Recruitment process at Dalberg:
Akshita’s recruitment process at Dalberg consisted of her applying through the online portal and having a short screening test focussing on basic quantitative and language skills. This was followed by four rounds of case interviews. Additionally, the case interview rounds would often start with a short conversation regarding things like why she wanted to join Dalberg and what excited her about the sector, followed by guesstimates or interview cases tailored to the sector.
“They are very particular about getting people who are passionate about the sector because they are very passionate about the sector.”
Akshita believes her problem-solving and communication skills helped her with the process at Dalberg, along with her prior experience in the development sector.
“Having solved a few cases and having some experience in the sector so that my answers were grounded in reality is what I think really helped me. If I look back on my interview at Dalberg, I think I was able to draw on my prior experiences at both BCG and CMGGA to come up with pragmatic solutions.”
Journey at Dalberg:
Snippets from Akshita's journey
At Dalberg, Akshita has got the chance to work in the education and youth employment space so far. Typically, her work involves a lot of travel and field work, working on presentations and Excel modelling, interviews with experts and clients, and her work streams largely vary with projects.
Dalberg’s work culture is what really sets the organisation apart for Akshita. She believes the organisation is genuinely interested in the well-being of their employees as well as their long-term goals. A lot of people move on to grad schools, start-ups, impact investing and other similar roles.
“Dalberg, as an organisation, believes in building up leaders for the development sector. The organisation truly invests in you and looks at you as a person rather than a resource, so the leadership is always very supportive of whatever it is you want to do if you are moving on from the organisation.”
Several times in her interview, Akshita emphasized on the following two points:
1. There needs to be a lot of introspection about why is it what you want to work in the social sector, because a lot of people venture into it for the wrong reasons such as thinking of it as a launchpad to a great B-School.

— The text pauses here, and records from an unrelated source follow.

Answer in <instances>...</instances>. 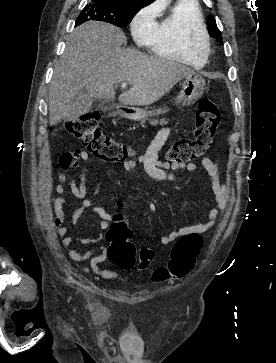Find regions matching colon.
I'll return each instance as SVG.
<instances>
[{"mask_svg": "<svg viewBox=\"0 0 276 363\" xmlns=\"http://www.w3.org/2000/svg\"><path fill=\"white\" fill-rule=\"evenodd\" d=\"M99 122L98 112H88L77 119L67 121L64 129L80 139L92 154L109 161L125 160L129 151L99 130ZM219 122L220 112L216 104L210 99L201 100L191 136L175 141L167 152L168 159L176 164H186L205 155L211 147ZM106 237L110 244L107 250L108 258L122 269L129 270L135 265L139 269H145L154 259V251L147 246H142L137 252L131 239V231L123 224H112ZM202 243V237L198 233L179 238L171 250L168 264L155 269L153 280L165 281L187 276L194 268Z\"/></svg>", "mask_w": 276, "mask_h": 363, "instance_id": "1", "label": "colon"}]
</instances>
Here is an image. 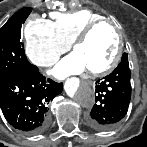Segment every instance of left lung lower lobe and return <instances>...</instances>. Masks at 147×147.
Returning a JSON list of instances; mask_svg holds the SVG:
<instances>
[{"label":"left lung lower lobe","instance_id":"left-lung-lower-lobe-1","mask_svg":"<svg viewBox=\"0 0 147 147\" xmlns=\"http://www.w3.org/2000/svg\"><path fill=\"white\" fill-rule=\"evenodd\" d=\"M131 71L127 59L101 81L96 82L95 104L87 124L97 130L115 127L127 114L131 98Z\"/></svg>","mask_w":147,"mask_h":147}]
</instances>
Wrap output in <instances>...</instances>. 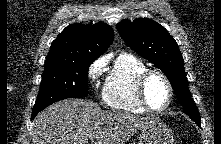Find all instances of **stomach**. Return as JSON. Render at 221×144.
<instances>
[{
  "label": "stomach",
  "instance_id": "1",
  "mask_svg": "<svg viewBox=\"0 0 221 144\" xmlns=\"http://www.w3.org/2000/svg\"><path fill=\"white\" fill-rule=\"evenodd\" d=\"M172 130L160 119L144 127L139 135V144H173Z\"/></svg>",
  "mask_w": 221,
  "mask_h": 144
}]
</instances>
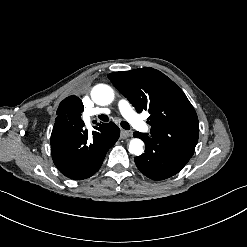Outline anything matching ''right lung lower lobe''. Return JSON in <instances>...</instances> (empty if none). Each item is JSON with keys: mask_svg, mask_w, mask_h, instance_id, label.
<instances>
[{"mask_svg": "<svg viewBox=\"0 0 247 247\" xmlns=\"http://www.w3.org/2000/svg\"><path fill=\"white\" fill-rule=\"evenodd\" d=\"M119 135L120 129L112 122L97 127L93 136H88L84 124L52 131L53 162L70 179L89 178L100 169L107 151Z\"/></svg>", "mask_w": 247, "mask_h": 247, "instance_id": "1", "label": "right lung lower lobe"}]
</instances>
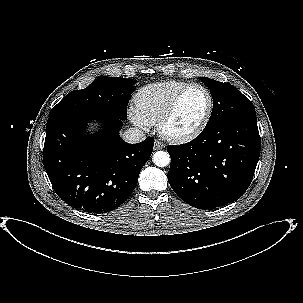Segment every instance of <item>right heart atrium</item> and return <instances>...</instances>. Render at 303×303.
<instances>
[{
    "label": "right heart atrium",
    "instance_id": "1",
    "mask_svg": "<svg viewBox=\"0 0 303 303\" xmlns=\"http://www.w3.org/2000/svg\"><path fill=\"white\" fill-rule=\"evenodd\" d=\"M130 121L139 129L145 130L149 128L150 124L139 114L134 107H129L127 110Z\"/></svg>",
    "mask_w": 303,
    "mask_h": 303
}]
</instances>
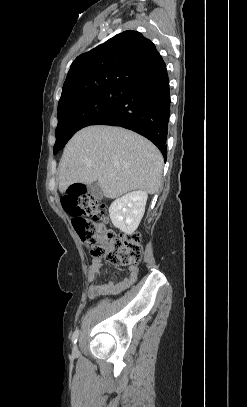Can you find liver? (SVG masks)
Masks as SVG:
<instances>
[{
    "instance_id": "1",
    "label": "liver",
    "mask_w": 247,
    "mask_h": 407,
    "mask_svg": "<svg viewBox=\"0 0 247 407\" xmlns=\"http://www.w3.org/2000/svg\"><path fill=\"white\" fill-rule=\"evenodd\" d=\"M163 157L158 148L133 131L112 126H88L66 145L59 165V191L74 183L98 181L107 198L132 190L155 194L160 186Z\"/></svg>"
}]
</instances>
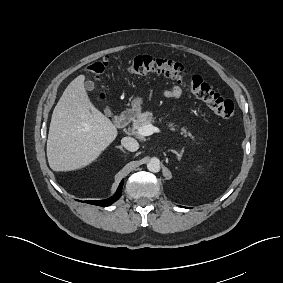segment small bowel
<instances>
[{
  "label": "small bowel",
  "instance_id": "small-bowel-1",
  "mask_svg": "<svg viewBox=\"0 0 283 283\" xmlns=\"http://www.w3.org/2000/svg\"><path fill=\"white\" fill-rule=\"evenodd\" d=\"M184 91L181 87L179 86H174L170 89L164 90L162 92V95L165 98H179L183 95Z\"/></svg>",
  "mask_w": 283,
  "mask_h": 283
}]
</instances>
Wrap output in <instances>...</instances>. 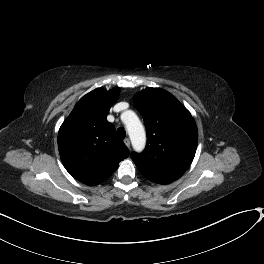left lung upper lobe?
Segmentation results:
<instances>
[{"mask_svg":"<svg viewBox=\"0 0 264 264\" xmlns=\"http://www.w3.org/2000/svg\"><path fill=\"white\" fill-rule=\"evenodd\" d=\"M135 107L147 132L146 148L133 152L132 160L150 181L168 184L191 165L198 142V130L190 112L169 92L148 88L138 93Z\"/></svg>","mask_w":264,"mask_h":264,"instance_id":"left-lung-upper-lobe-1","label":"left lung upper lobe"}]
</instances>
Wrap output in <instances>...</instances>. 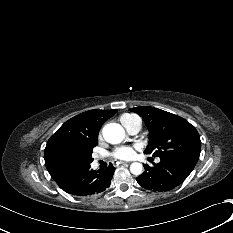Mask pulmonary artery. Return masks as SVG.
Instances as JSON below:
<instances>
[{"mask_svg": "<svg viewBox=\"0 0 233 233\" xmlns=\"http://www.w3.org/2000/svg\"><path fill=\"white\" fill-rule=\"evenodd\" d=\"M126 129H127V131H128L130 134H132V135L137 134V133L140 131V129H141V120H140V118L137 117V118L133 119V120L129 123V125L126 127ZM97 159H98V158H97ZM156 161L159 162L160 159H157Z\"/></svg>", "mask_w": 233, "mask_h": 233, "instance_id": "obj_1", "label": "pulmonary artery"}]
</instances>
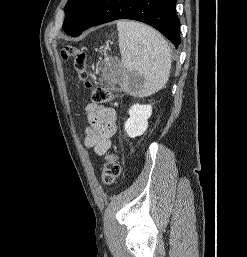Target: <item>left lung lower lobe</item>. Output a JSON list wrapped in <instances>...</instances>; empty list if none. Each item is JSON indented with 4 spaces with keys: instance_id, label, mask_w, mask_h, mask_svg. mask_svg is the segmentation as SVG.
<instances>
[{
    "instance_id": "0a47b994",
    "label": "left lung lower lobe",
    "mask_w": 247,
    "mask_h": 257,
    "mask_svg": "<svg viewBox=\"0 0 247 257\" xmlns=\"http://www.w3.org/2000/svg\"><path fill=\"white\" fill-rule=\"evenodd\" d=\"M176 0H98L80 28L70 36L116 19H132L151 25L176 47L180 44Z\"/></svg>"
}]
</instances>
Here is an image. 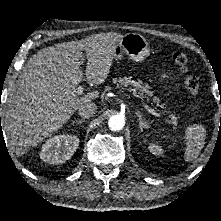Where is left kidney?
<instances>
[{
  "mask_svg": "<svg viewBox=\"0 0 221 221\" xmlns=\"http://www.w3.org/2000/svg\"><path fill=\"white\" fill-rule=\"evenodd\" d=\"M149 151L154 155H162L164 153V150L161 146L157 144L150 143L148 146Z\"/></svg>",
  "mask_w": 221,
  "mask_h": 221,
  "instance_id": "5707ae66",
  "label": "left kidney"
}]
</instances>
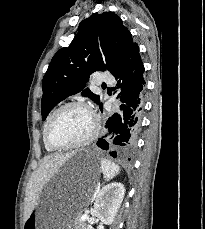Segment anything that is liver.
<instances>
[{"mask_svg":"<svg viewBox=\"0 0 205 229\" xmlns=\"http://www.w3.org/2000/svg\"><path fill=\"white\" fill-rule=\"evenodd\" d=\"M75 154L45 156L39 168L31 175L24 204V221L29 217L38 203L44 185L56 174L59 169Z\"/></svg>","mask_w":205,"mask_h":229,"instance_id":"1","label":"liver"}]
</instances>
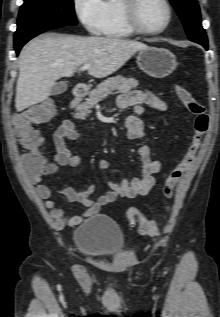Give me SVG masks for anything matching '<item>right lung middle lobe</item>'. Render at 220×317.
Listing matches in <instances>:
<instances>
[{
	"label": "right lung middle lobe",
	"mask_w": 220,
	"mask_h": 317,
	"mask_svg": "<svg viewBox=\"0 0 220 317\" xmlns=\"http://www.w3.org/2000/svg\"><path fill=\"white\" fill-rule=\"evenodd\" d=\"M73 0H24L14 39L49 25H76Z\"/></svg>",
	"instance_id": "obj_1"
}]
</instances>
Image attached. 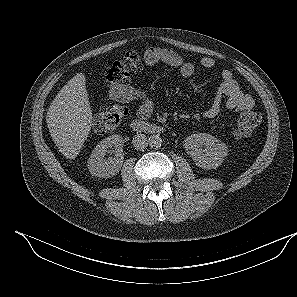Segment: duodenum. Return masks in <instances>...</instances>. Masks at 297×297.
<instances>
[{
    "label": "duodenum",
    "mask_w": 297,
    "mask_h": 297,
    "mask_svg": "<svg viewBox=\"0 0 297 297\" xmlns=\"http://www.w3.org/2000/svg\"><path fill=\"white\" fill-rule=\"evenodd\" d=\"M130 128L137 133H153L161 134L164 132V127L157 123L145 122L139 119L133 120Z\"/></svg>",
    "instance_id": "410a0bca"
}]
</instances>
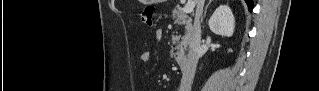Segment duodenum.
Wrapping results in <instances>:
<instances>
[{
    "instance_id": "duodenum-1",
    "label": "duodenum",
    "mask_w": 319,
    "mask_h": 91,
    "mask_svg": "<svg viewBox=\"0 0 319 91\" xmlns=\"http://www.w3.org/2000/svg\"><path fill=\"white\" fill-rule=\"evenodd\" d=\"M174 60H175V62L178 64V66L181 69H185L186 68L187 58H186V56L184 54H176L174 56Z\"/></svg>"
}]
</instances>
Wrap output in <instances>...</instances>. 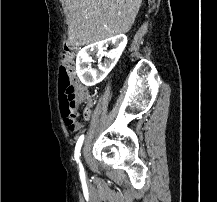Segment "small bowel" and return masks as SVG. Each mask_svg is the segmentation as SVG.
<instances>
[{
	"label": "small bowel",
	"mask_w": 217,
	"mask_h": 202,
	"mask_svg": "<svg viewBox=\"0 0 217 202\" xmlns=\"http://www.w3.org/2000/svg\"><path fill=\"white\" fill-rule=\"evenodd\" d=\"M75 91L77 93L78 103H83V102H89L90 103L89 97H88V100H81V95H87V93H86V90L83 87V85L80 84L79 82H77L76 80H75ZM91 115H92V111L89 107V108L85 109V111L83 113V119L88 120L91 117ZM82 126H83V123L80 122L79 127L81 128Z\"/></svg>",
	"instance_id": "c3829d8e"
}]
</instances>
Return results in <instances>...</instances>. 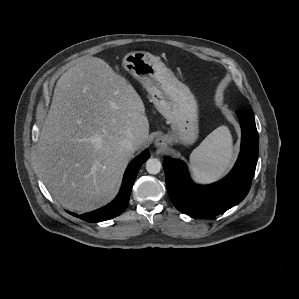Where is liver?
Segmentation results:
<instances>
[{"label": "liver", "mask_w": 299, "mask_h": 299, "mask_svg": "<svg viewBox=\"0 0 299 299\" xmlns=\"http://www.w3.org/2000/svg\"><path fill=\"white\" fill-rule=\"evenodd\" d=\"M149 122L131 84L97 57L84 58L57 81L37 144V168L52 196L81 213L114 193L146 142ZM136 139L135 150L121 146Z\"/></svg>", "instance_id": "obj_1"}]
</instances>
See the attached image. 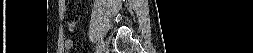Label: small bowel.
I'll list each match as a JSON object with an SVG mask.
<instances>
[{
  "label": "small bowel",
  "mask_w": 253,
  "mask_h": 53,
  "mask_svg": "<svg viewBox=\"0 0 253 53\" xmlns=\"http://www.w3.org/2000/svg\"><path fill=\"white\" fill-rule=\"evenodd\" d=\"M74 27H75V23L74 22H71L70 24H69V26H68V30L69 31H71V30H73L74 29ZM64 46H65V48L66 49H71L72 48V46H73V42L71 41V40H66L65 42H64Z\"/></svg>",
  "instance_id": "c3829d8e"
}]
</instances>
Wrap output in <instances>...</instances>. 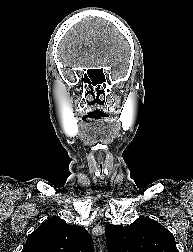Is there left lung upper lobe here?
Returning a JSON list of instances; mask_svg holds the SVG:
<instances>
[{"instance_id": "5c2ea615", "label": "left lung upper lobe", "mask_w": 193, "mask_h": 252, "mask_svg": "<svg viewBox=\"0 0 193 252\" xmlns=\"http://www.w3.org/2000/svg\"><path fill=\"white\" fill-rule=\"evenodd\" d=\"M109 252H179L173 234L157 221L139 218L131 225H107Z\"/></svg>"}]
</instances>
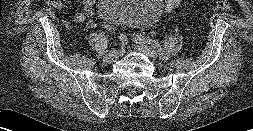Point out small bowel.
<instances>
[{"instance_id": "small-bowel-1", "label": "small bowel", "mask_w": 253, "mask_h": 131, "mask_svg": "<svg viewBox=\"0 0 253 131\" xmlns=\"http://www.w3.org/2000/svg\"><path fill=\"white\" fill-rule=\"evenodd\" d=\"M81 1H82L84 10L75 13L74 20L77 23L86 22V25L88 27H93L94 26L93 21L87 20V18L94 16V14H95L94 5H95L96 0H81ZM52 5L56 8H59V9L64 7V3L61 2L60 0L54 1V3H52Z\"/></svg>"}]
</instances>
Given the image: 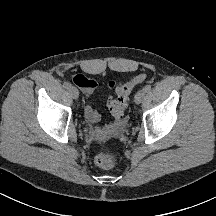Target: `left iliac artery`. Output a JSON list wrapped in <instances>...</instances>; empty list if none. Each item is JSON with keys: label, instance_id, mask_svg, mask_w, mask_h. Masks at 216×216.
Listing matches in <instances>:
<instances>
[{"label": "left iliac artery", "instance_id": "obj_1", "mask_svg": "<svg viewBox=\"0 0 216 216\" xmlns=\"http://www.w3.org/2000/svg\"><path fill=\"white\" fill-rule=\"evenodd\" d=\"M151 89H152V88H151V86H150V85H146V86L144 87V89H143V90H144L145 92H150V91H151Z\"/></svg>", "mask_w": 216, "mask_h": 216}]
</instances>
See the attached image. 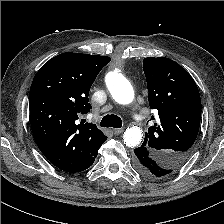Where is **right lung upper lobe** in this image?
<instances>
[{"instance_id":"cb5924a9","label":"right lung upper lobe","mask_w":224,"mask_h":224,"mask_svg":"<svg viewBox=\"0 0 224 224\" xmlns=\"http://www.w3.org/2000/svg\"><path fill=\"white\" fill-rule=\"evenodd\" d=\"M107 56L66 52L36 73L29 94L35 142L45 157L66 172L89 168L107 137L95 124L77 121L90 111L89 90Z\"/></svg>"}]
</instances>
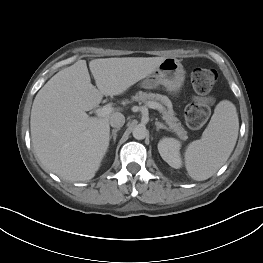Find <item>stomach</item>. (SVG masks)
Segmentation results:
<instances>
[{
  "mask_svg": "<svg viewBox=\"0 0 263 263\" xmlns=\"http://www.w3.org/2000/svg\"><path fill=\"white\" fill-rule=\"evenodd\" d=\"M185 80V70L180 61L174 57L165 58L156 70L141 83L146 89L162 85L167 91L177 93L181 90Z\"/></svg>",
  "mask_w": 263,
  "mask_h": 263,
  "instance_id": "obj_1",
  "label": "stomach"
}]
</instances>
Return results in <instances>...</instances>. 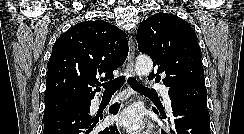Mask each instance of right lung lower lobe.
Segmentation results:
<instances>
[{"instance_id":"98d812e1","label":"right lung lower lobe","mask_w":244,"mask_h":134,"mask_svg":"<svg viewBox=\"0 0 244 134\" xmlns=\"http://www.w3.org/2000/svg\"><path fill=\"white\" fill-rule=\"evenodd\" d=\"M90 104L67 107L43 117V134H119L116 126L98 130V120L89 115ZM118 104L110 107V113L116 114Z\"/></svg>"}]
</instances>
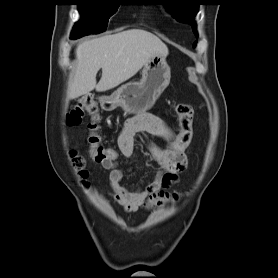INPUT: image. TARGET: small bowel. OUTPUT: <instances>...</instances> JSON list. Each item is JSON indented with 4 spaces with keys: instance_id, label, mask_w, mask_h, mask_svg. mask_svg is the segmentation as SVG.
<instances>
[{
    "instance_id": "obj_1",
    "label": "small bowel",
    "mask_w": 278,
    "mask_h": 278,
    "mask_svg": "<svg viewBox=\"0 0 278 278\" xmlns=\"http://www.w3.org/2000/svg\"><path fill=\"white\" fill-rule=\"evenodd\" d=\"M149 133L164 140V146L148 143L151 158L158 165L154 180L143 189L127 190L121 185L123 171L118 167V158L99 162L101 167L109 171L110 195L127 213H135L144 201L152 194L171 187L178 181L179 174L187 167L185 153H177L169 147L175 134L168 124L158 115L141 113L125 122L118 136V153L132 156L137 148L139 135Z\"/></svg>"
}]
</instances>
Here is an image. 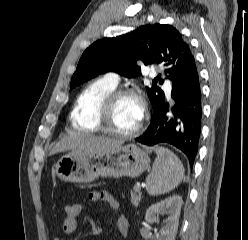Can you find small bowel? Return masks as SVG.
<instances>
[{
    "label": "small bowel",
    "mask_w": 248,
    "mask_h": 240,
    "mask_svg": "<svg viewBox=\"0 0 248 240\" xmlns=\"http://www.w3.org/2000/svg\"><path fill=\"white\" fill-rule=\"evenodd\" d=\"M89 198L94 202H104L108 205L109 210L112 212L117 211L118 203L116 199L106 191H93L90 193ZM85 221L90 225L93 234H100L103 231L101 222L93 220L90 218H85ZM117 227L119 231L126 236L129 232V224L124 215H119L117 218ZM77 228V217H65L62 230L65 235H72ZM54 240H61L60 238H55Z\"/></svg>",
    "instance_id": "c3829d8e"
}]
</instances>
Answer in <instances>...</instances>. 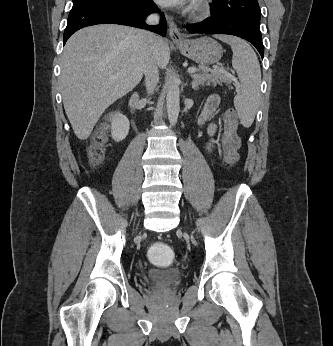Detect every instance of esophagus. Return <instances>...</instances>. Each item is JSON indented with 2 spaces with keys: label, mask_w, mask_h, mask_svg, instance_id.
Segmentation results:
<instances>
[{
  "label": "esophagus",
  "mask_w": 333,
  "mask_h": 346,
  "mask_svg": "<svg viewBox=\"0 0 333 346\" xmlns=\"http://www.w3.org/2000/svg\"><path fill=\"white\" fill-rule=\"evenodd\" d=\"M168 25H169V35L170 38L175 42H183L185 41L184 36L181 34L179 28L174 23L172 17L168 18Z\"/></svg>",
  "instance_id": "1"
}]
</instances>
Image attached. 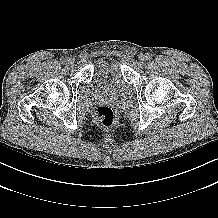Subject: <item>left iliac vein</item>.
<instances>
[{
    "label": "left iliac vein",
    "instance_id": "left-iliac-vein-1",
    "mask_svg": "<svg viewBox=\"0 0 218 218\" xmlns=\"http://www.w3.org/2000/svg\"><path fill=\"white\" fill-rule=\"evenodd\" d=\"M138 60H139V62L141 63V64H143L147 59H146V55H144V54H140L139 56H138Z\"/></svg>",
    "mask_w": 218,
    "mask_h": 218
}]
</instances>
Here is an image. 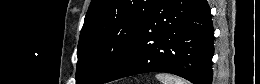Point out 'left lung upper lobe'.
Returning a JSON list of instances; mask_svg holds the SVG:
<instances>
[{
    "label": "left lung upper lobe",
    "instance_id": "obj_1",
    "mask_svg": "<svg viewBox=\"0 0 260 84\" xmlns=\"http://www.w3.org/2000/svg\"><path fill=\"white\" fill-rule=\"evenodd\" d=\"M156 0H92L77 48L76 84H103L128 52Z\"/></svg>",
    "mask_w": 260,
    "mask_h": 84
}]
</instances>
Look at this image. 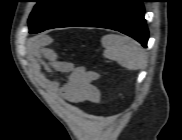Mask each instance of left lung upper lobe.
Returning <instances> with one entry per match:
<instances>
[{
  "label": "left lung upper lobe",
  "mask_w": 182,
  "mask_h": 140,
  "mask_svg": "<svg viewBox=\"0 0 182 140\" xmlns=\"http://www.w3.org/2000/svg\"><path fill=\"white\" fill-rule=\"evenodd\" d=\"M104 0H37L28 20L30 33L68 27L100 5Z\"/></svg>",
  "instance_id": "1"
}]
</instances>
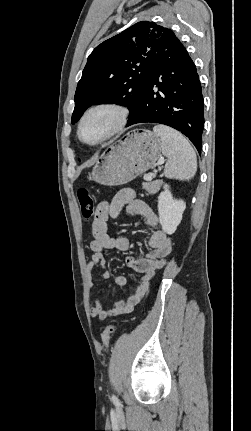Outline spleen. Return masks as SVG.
Returning a JSON list of instances; mask_svg holds the SVG:
<instances>
[{"label": "spleen", "mask_w": 251, "mask_h": 431, "mask_svg": "<svg viewBox=\"0 0 251 431\" xmlns=\"http://www.w3.org/2000/svg\"><path fill=\"white\" fill-rule=\"evenodd\" d=\"M153 131L161 138L162 153L168 158L165 176L179 180L192 179L197 171V158L188 140L166 125H156Z\"/></svg>", "instance_id": "spleen-1"}]
</instances>
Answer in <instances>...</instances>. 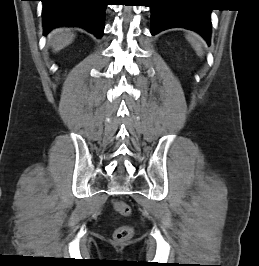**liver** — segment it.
<instances>
[{
    "label": "liver",
    "instance_id": "1",
    "mask_svg": "<svg viewBox=\"0 0 259 266\" xmlns=\"http://www.w3.org/2000/svg\"><path fill=\"white\" fill-rule=\"evenodd\" d=\"M75 38L70 29L59 28L53 30L48 36V42L54 52H59L68 45H70Z\"/></svg>",
    "mask_w": 259,
    "mask_h": 266
}]
</instances>
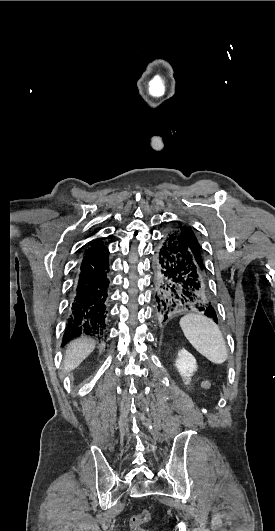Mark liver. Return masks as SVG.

You need to make sure you are joining for the right reasons and are ready for some of the challenges that you might face.
“Once you know why you are in the sector it also truly reflects in the conversations you have with people – especially your clients. It helps you serve them better and also stay motivated through whatever challenges you might face in the sector.”
2. Constantly keep yourself updated about what is happening and how you can better improve your skills.
“The development sector really needs people who are not only passionate but also truly sharp and smart about the way they are solving some of these problems. So make sure you keep your skills updated, whether it is by the way of reading or attending seminars, or deeply investing in the work you are doing at the organisation so that you are constantly looking for mentorship and feedback from people you are working with.”
Recommended Reading Resources:
Despite her busy schedule, Akshita ensures that she is at the top of the developments in the sector. Following comprise her staple reads:
Hindu, Indian Express, New York Times
Blogs by Chris Blattman
Additionally, especially since the pandemic, she has also been trying to attend as many webinars and talks as possible to keep herself updated.
“Once you are passionate about a sector, you realise how important it is to stay informed. Dalberg has a great culture of people engaging in conversation and sharing resources they like relevant to the development sector, so it acts as a great external incentive as well.”